DATA FOR REVIEW section start

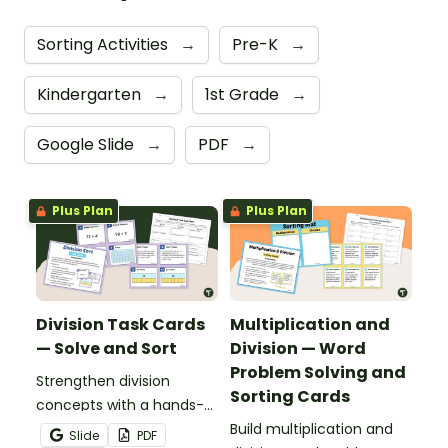
Sorting Activities
→
Pre-K
→
Kindergarten
→
1st Grade
→
Google Slide
→
PDF
→
Plus Plan
Plus Plan
Division Task Cards
Multiplication and
— Solve and Sort
Division — Word
Problem Solving and
Strengthen division
Sorting Cards
concepts with a hands-
on sorting activity that
Build multiplication and
Slide
PDF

DATA FOR REVIEW section end

* _WHAT THE TASK ASKS_:
The records above should be returned word for word, with every picture left out.

* _OUTPUT_:
Sorting Activities
→
Pre-K
→
Kindergarten
→
1st Grade
→
Google Slide
→
PDF
→
Plus Plan
Plus Plan
Division Task Cards
Multiplication and
— Solve and Sort
Division — Word
Problem Solving and
Strengthen division
Sorting Cards
concepts with a hands-
on sorting activity that
Build multiplication and
Slide
PDF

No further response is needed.